-- SOURCE DATA --
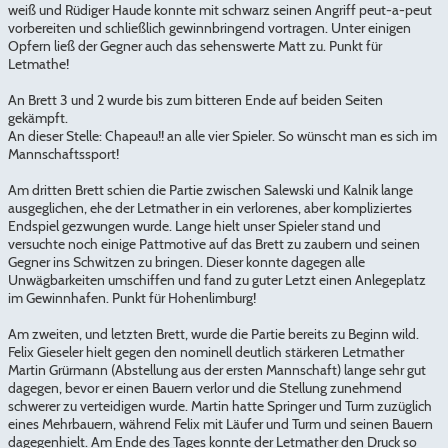
weiß und Rüdiger Haude konnte mit schwarz seinen Angriff peut-a-peut
vorbereiten und schließlich gewinnbringend vortragen. Unter einigen
Opfern ließ der Gegner auch das sehenswerte Matt zu. Punkt für
Letmathe!
An Brett 3 und 2 wurde bis zum bitteren Ende auf beiden Seiten
gekämpft.
An dieser Stelle: Chapeau!! an alle vier Spieler. So wünscht man es sich im
Mannschaftssport!
Am dritten Brett schien die Partie zwischen Salewski und Kalnik lange
ausgeglichen, ehe der Letmather in ein verlorenes, aber kompliziertes
Endspiel gezwungen wurde. Lange hielt unser Spieler stand und
versuchte noch einige Pattmotive auf das Brett zu zaubern und seinen
Gegner ins Schwitzen zu bringen. Dieser konnte dagegen alle
Unwägbarkeiten umschiffen und fand zu guter Letzt einen Anlegeplatz
im Gewinnhafen. Punkt für Hohenlimburg!
Am zweiten, und letzten Brett, wurde die Partie bereits zu Beginn wild.
Felix Gieseler hielt gegen den nominell deutlich stärkeren Letmather
Martin Grürmann (Abstellung aus der ersten Mannschaft) lange sehr gut
dagegen, bevor er einen Bauern verlor und die Stellung zunehmend
schwerer zu verteidigen wurde. Martin hatte Springer und Turm zuzüglich
eines Mehrbauern, während Felix mit Läufer und Turm und seinen Bauern
dagegenhielt. Am Ende des Tages konnte der Letmather den Druck so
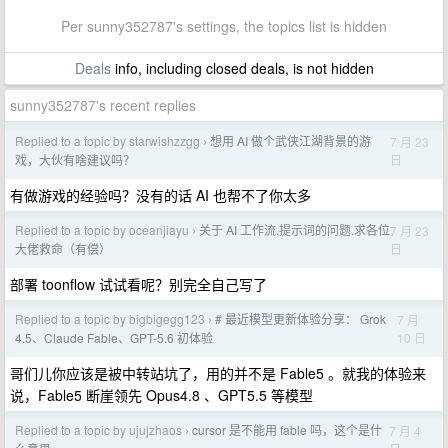
Per sunny352787's settings, the topics list is hidden
Deals
info, including closed deals, is not hidden
sunny352787's recent replies
Replied to a topic by starwishzzgg
想用 AI 做个武侠江湖背景的游
7 月 23
›
日
戏，大伙有啥建议吗？
有做游戏的经验吗？没有的话 AI 也帮不了你太多
Replied to a topic by oceanjiayu
关于 AI 工作流,提示词的问题.求各位
7 月 23
›
日
大佬救命（有偿）
部署 toonflow 试试看呢？别完全自己写了
Replied to a topic by bigbigegg123
# 最近模型更新体验分享： Grok
7 月
›
10 日
4.5、Claude Fable、GPT-5.6 初体验
哥们儿你应该是被中转站坑了，用的并不是 Fable5 。就我的体验来
说，Fable5 断崖领先 Opus4.8 、GPT5.5 等模型
Replied to a topic by ujujzhaos
cursor 是不能用 fable 吗，这个是什
7 月 4
›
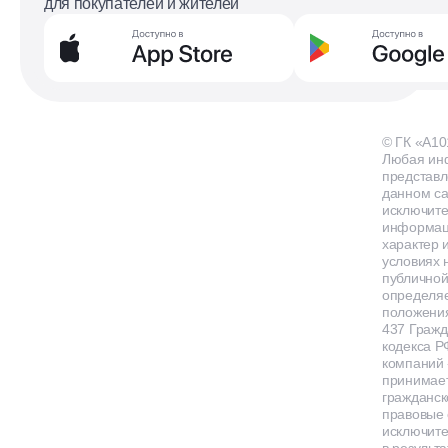
для покупателей и жителей
© ГК «А10
Любая ин
представл
данном са
исключит
информа
характер и
условиях 
публичной
определя
положения
437 Гражд
кодекса Р
компаний
принимает
гражданск
правовые 
исключит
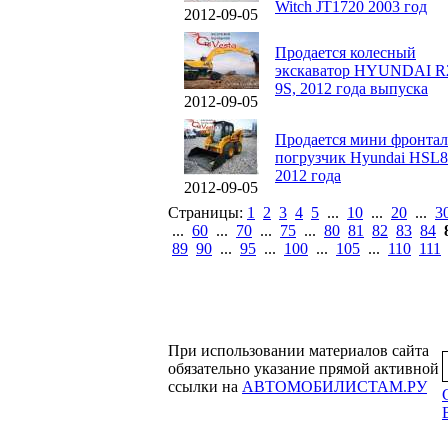
Witch JT1720 2003 год
2012-09-05
Продается колесный
экскаватор HYUNDAI R
9S, 2012 года выпуска
2012-09-05
Продается мини фронта
погрузчик Hyundai HSL8
2012 года
2012-09-05
Страницы:
1
2
3
4
5
...
10
...
20
...
3
...
60
...
70
...
75
...
80
81
82
83
84
89
90
...
95
...
100
...
105
...
110
111
При использовании материалов сайта
обязательно указание прямой активной
ссылки на
АВТОМОБИЛИСТАМ.РУ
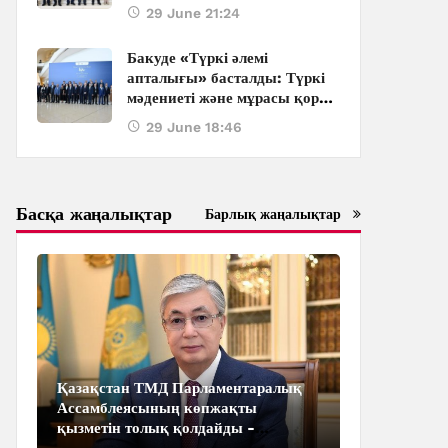
баяндама жасады
29 June 21:24
Бакуде «Түркі әлемі
апталығы» басталды: Түркі
мәдениеті және мұрасы қоры
бірқатар халықаралық іс-
29 June 18:46
шараларды ұйымдастырады
Басқа жаңалықтар
Барлық жаңалықтар
Қазақстан ТМД Парламентаралық
Ассамблеясының көпжақты
қызметін толық қолдайды -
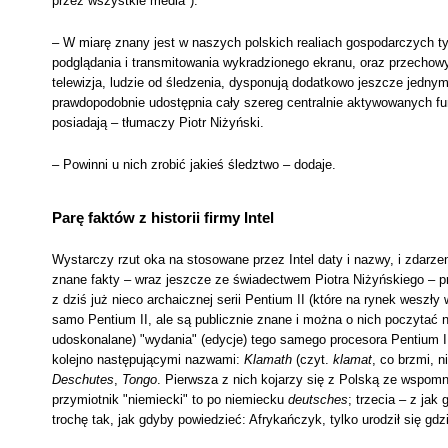
przez wszystkie media").
– W miarę znany jest w naszych polskich realiach gospodarczych ty
podglądania i transmitowania wykradzionego ekranu, oraz przechowy
telewizja, ludzie od śledzenia, dysponują dodatkowo jeszcze jedny
prawdopodobnie udostępnia cały szereg centralnie aktywowanych funk
posiadają – tłumaczy Piotr Niżyński.
– Powinni u nich zrobić jakieś śledztwo – dodaje.
Parę faktów z historii firmy Intel
Wystarczy rzut oka na stosowane przez Intel daty i nazwy, i zdarzeni
znane fakty – wraz jeszcze ze świadectwem Piotra Niżyńskiego – p
z dziś już nieco archaicznej serii Pentium II (które na rynek weszł
samo Pentium II, ale są publicznie znane i można o nich poczytać n
udoskonalane) "wydania" (edycje) tego samego procesora Pentium II
kolejno następującymi nazwami:
Klamath
(czyt.
klamat
, co brzmi, n
Deschutes
,
Tongo
. Pierwsza z nich kojarzy się z Polską ze wspom
przymiotnik "niemiecki" to po niemiecku
deutsches
; trzecia – z jak
trochę tak, jak gdyby powiedzieć: Afrykańczyk, tylko urodził się gdzi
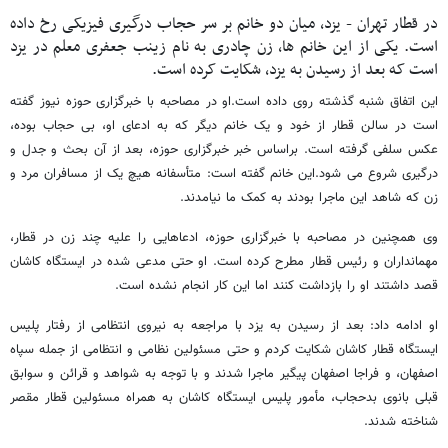
در قطار تهران - یزد، میان دو خانم بر سر حجاب درگیری فیزیکی رخ داده
است. یکی از این خانم ها، زن چادری به نام زینب جعفری معلم در یزد
است که بعد از رسیدن به یزد، شکایت کرده است.
این اتفاق شنبه گذشته روی داده است.او در مصاحبه با خبرگزاری حوزه نیوز گفته
است در سالن قطار از خود و یک خانم دیگر که به ادعای او، بی حجاب بوده،
عکس سلفی گرفته است. براساس خبر خبرگزاری حوزه، بعد از آن بحث و جدل و
درگیری شروع می شود.این خانم گفته است: متأسفانه هیچ یک از مسافران مرد و
زن که شاهد این ماجرا بودند به کمک ما نیامدند.
وی همچنین در مصاحبه با خبرگزاری حوزه، ادعاهایی را علیه چند زن در قطار،
مهمانداران و رئیس قطار مطرح کرده است. او حتی مدعی شده در ایستگاه کاشان
قصد داشتند او را بازداشت کنند اما این کار انجام نشده است.
او ادامه داد: بعد از رسیدن به یزد با مراجعه به نیروی انتظامی از رفتار پلیس
ایستگاه قطار کاشان شکایت کردم و حتی مسئولین نظامی و انتظامی از جمله سپاه
اصفهان، و فراجا اصفهان پیگیر ماجرا شدند و با توجه به شواهد و قرائن و سوابق
قبلی بانوی بدحجاب، مأمور پلیس ایستگاه کاشان به همراه مسئولین قطار مقصر
شناخته شدند.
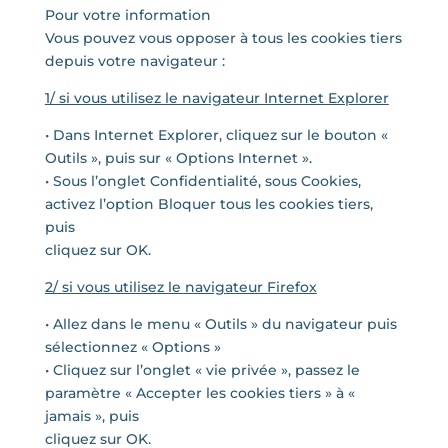
Pour votre information
Vous pouvez vous opposer à tous les cookies tiers
depuis votre navigateur :
1/ si vous utilisez le navigateur Internet Explorer
• Dans Internet Explorer, cliquez sur le bouton «
Outils », puis sur « Options Internet ».
• Sous l’onglet Confidentialité, sous Cookies,
activez l’option Bloquer tous les cookies tiers,
puis
cliquez sur OK.
2/ si vous utilisez le navigateur Firefox
• Allez dans le menu « Outils » du navigateur puis
sélectionnez « Options »
• Cliquez sur l’onglet « vie privée », passez le
paramètre « Accepter les cookies tiers » à «
jamais », puis
cliquez sur OK.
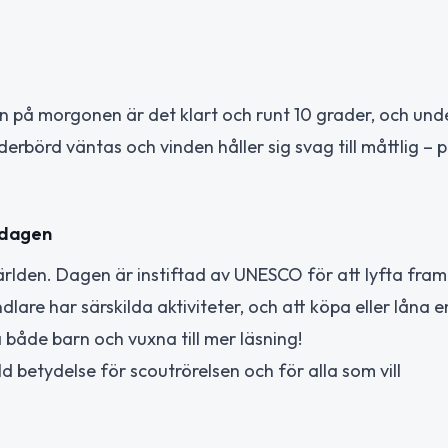
n på morgonen är det klart och runt 10 grader, och un
derbörd väntas och vinden håller sig svag till måttlig – 
sdagen
ärlden. Dagen är instiftad av UNESCO för att lyfta fram
are har särskilda aktiviteter, och att köpa eller låna e
ra både barn och vuxna till mer läsning!
ld betydelse för scoutrörelsen och för alla som vill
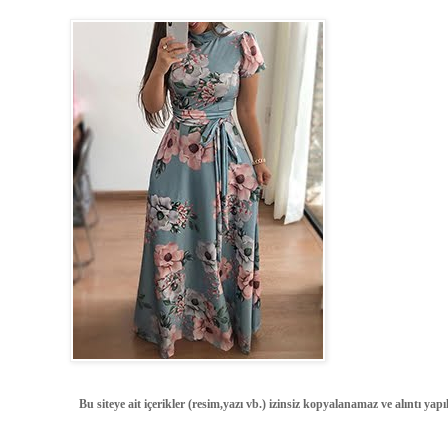
Bu siteye ait içerikler (resim,yazı vb.) izinsiz kopyalanamaz ve alıntı ya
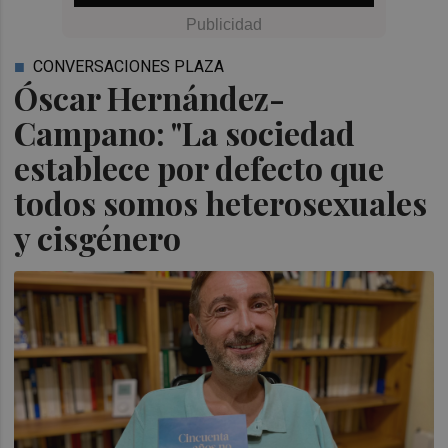
CONVERSACIONES PLAZA
Óscar Hernández-
Campano: "La sociedad
establece por defecto que
todos somos heterosexuales
y cisgénero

-- WHAT YOU SHOULD DO --
The records above need to be printed in full and exactly, without any of the pictures.

-- TASK OUTPUT --
weiß und Rüdiger Haude konnte mit schwarz seinen Angriff peut-a-peut
vorbereiten und schließlich gewinnbringend vortragen. Unter einigen
Opfern ließ der Gegner auch das sehenswerte Matt zu. Punkt für
Letmathe!
An Brett 3 und 2 wurde bis zum bitteren Ende auf beiden Seiten
gekämpft.
An dieser Stelle: Chapeau!! an alle vier Spieler. So wünscht man es sich im
Mannschaftssport!
Am dritten Brett schien die Partie zwischen Salewski und Kalnik lange
ausgeglichen, ehe der Letmather in ein verlorenes, aber kompliziertes
Endspiel gezwungen wurde. Lange hielt unser Spieler stand und
versuchte noch einige Pattmotive auf das Brett zu zaubern und seinen
Gegner ins Schwitzen zu bringen. Dieser konnte dagegen alle
Unwägbarkeiten umschiffen und fand zu guter Letzt einen Anlegeplatz
im Gewinnhafen. Punkt für Hohenlimburg!
Am zweiten, und letzten Brett, wurde die Partie bereits zu Beginn wild.
Felix Gieseler hielt gegen den nominell deutlich stärkeren Letmather
Martin Grürmann (Abstellung aus der ersten Mannschaft) lange sehr gut
dagegen, bevor er einen Bauern verlor und die Stellung zunehmend
schwerer zu verteidigen wurde. Martin hatte Springer und Turm zuzüglich
eines Mehrbauern, während Felix mit Läufer und Turm und seinen Bauern
dagegenhielt. Am Ende des Tages konnte der Letmather den Druck so
Per sunny352787's settings, the topics list is hidden
Deals
info, including closed deals, is not hidden
sunny352787's recent replies
Replied to a topic by starwishzzgg
想用 AI 做个武侠江湖背景的游
7 月 23
›
日
戏，大伙有啥建议吗？
有做游戏的经验吗？没有的话 AI 也帮不了你太多
Replied to a topic by oceanjiayu
关于 AI 工作流,提示词的问题.求各位
7 月 23
›
日
大佬救命（有偿）
部署 toonflow 试试看呢？别完全自己写了
Replied to a topic by bigbigegg123
# 最近模型更新体验分享： Grok
7 月
›
10 日
4.5、Claude Fable、GPT-5.6 初体验
哥们儿你应该是被中转站坑了，用的并不是 Fable5 。就我的体验来
说，Fable5 断崖领先 Opus4.8 、GPT5.5 等模型
Replied to a topic by ujujzhaos
cursor 是不能用 fable 吗，这个是什
7 月 4
›
для покупателей и жителей
© ГК «А10
Любая ин
представл
данном са
исключит
информа
характер и
условиях 
публичной
определя
положения
437 Гражд
кодекса Р
компаний
принимает
гражданск
правовые 
исключит
Witch JT1720 2003 год
2012-09-05
Продается колесный
экскаватор HYUNDAI R
9S, 2012 года выпуска
2012-09-05
Продается мини фронта
погрузчик Hyundai HSL8
2012 года
2012-09-05
Страницы:
1
2
3
4
5
...
10
...
20
...
3
...
60
...
70
...
75
...
80
81
82
83
84
89
90
...
95
...
100
...
105
...
110
111
При использовании материалов сайта
обязательно указание прямой активной
ссылки на
АВТОМОБИЛИСТАМ.РУ
баяндама жасады
29 June 21:24
Бакуде «Түркі әлемі
апталығы» басталды: Түркі
мәдениеті және мұрасы қоры
бірқатар халықаралық іс-
29 June 18:46
шараларды ұйымдастырады
Басқа жаңалықтар
Барлық жаңалықтар
Қазақстан ТМД Парламентаралық
Ассамблеясының көпжақты
қызметін толық қолдайды -
przez wszystkie media").
– W miarę znany jest w naszych polskich realiach gospodarczych ty
podglądania i transmitowania wykradzionego ekranu, oraz przechowy
telewizja, ludzie od śledzenia, dysponują dodatkowo jeszcze jedny
prawdopodobnie udostępnia cały szereg centralnie aktywowanych funk
posiadają – tłumaczy Piotr Niżyński.
– Powinni u nich zrobić jakieś śledztwo – dodaje.
Parę faktów z historii firmy Intel
Wystarczy rzut oka na stosowane przez Intel daty i nazwy, i zdarzeni
znane fakty – wraz jeszcze ze świadectwem Piotra Niżyńskiego – p
z dziś już nieco archaicznej serii Pentium II (które na rynek weszł
samo Pentium II, ale są publicznie znane i można o nich poczytać n
udoskonalane) "wydania" (edycje) tego samego procesora Pentium II
kolejno następującymi nazwami:
Klamath
(czyt.
klamat
, co brzmi, n
Deschutes
,
Tongo
. Pierwsza z nich kojarzy się z Polską ze wspom
przymiotnik "niemiecki" to po niemiecku
deutsches
; trzecia – z jak
trochę tak, jak gdyby powiedzieć: Afrykańczyk, tylko urodził się gdzi
در قطار تهران - یزد، میان دو خانم بر سر حجاب درگیری فیزیکی رخ داده
است. یکی از این خانم ها، زن چادری به نام زینب جعفری معلم در یزد
است که بعد از رسیدن به یزد، شکایت کرده است.
این اتفاق شنبه گذشته روی داده است.او در مصاحبه با خبرگزاری حوزه نیوز گفته
است در سالن قطار از خود و یک خانم دیگر که به ادعای او، بی حجاب بوده،
عکس سلفی گرفته است. براساس خبر خبرگزاری حوزه، بعد از آن بحث و جدل و
درگیری شروع می شود.این خانم گفته است: متأسفانه هیچ یک از مسافران مرد و
زن که شاهد این ماجرا بودند به کمک ما نیامدند.
وی همچنین در مصاحبه با خبرگزاری حوزه، ادعاهایی را علیه چند زن در قطار،
مهمانداران و رئیس قطار مطرح کرده است. او حتی مدعی شده در ایستگاه کاشان
قصد داشتند او را بازداشت کنند اما این کار انجام نشده است.
او ادامه داد: بعد از رسیدن به یزد با مراجعه به نیروی انتظامی از رفتار پلیس
ایستگاه قطار کاشان شکایت کردم و حتی مسئولین نظامی و انتظامی از جمله سپاه
اصفهان، و فراجا اصفهان پیگیر ماجرا شدند و با توجه به شواهد و قرائن و سوابق
قبلی بانوی بدحجاب، مأمور پلیس ایستگاه کاشان به همراه مسئولین قطار مقصر
شناخته شدند.
Pour votre information
Vous pouvez vous opposer à tous les cookies tiers
depuis votre navigateur :
1/ si vous utilisez le navigateur Internet Explorer
• Dans Internet Explorer, cliquez sur le bouton «
Outils », puis sur « Options Internet ».
• Sous l’onglet Confidentialité, sous Cookies,
activez l’option Bloquer tous les cookies tiers,
puis
cliquez sur OK.
2/ si vous utilisez le navigateur Firefox
• Allez dans le menu « Outils » du navigateur puis
sélectionnez « Options »
• Cliquez sur l’onglet « vie privée », passez le
paramètre « Accepter les cookies tiers » à «
jamais », puis
cliquez sur OK.
n på morgonen är det klart och runt 10 grader, och un
derbörd väntas och vinden håller sig svag till måttlig – 
sdagen
ärlden. Dagen är instiftad av UNESCO för att lyfta fram
are har särskilda aktiviteter, och att köpa eller låna e
ra både barn och vuxna till mer läsning!
ld betydelse för scoutrörelsen och för alla som vill
Bu siteye ait içerikler (resim,yazı vb.) izinsiz kopyalanamaz ve alıntı ya
CONVERSACIONES PLAZA
Óscar Hernández-
Campano: "La sociedad
establece por defecto que
todos somos heterosexuales
y cisgénero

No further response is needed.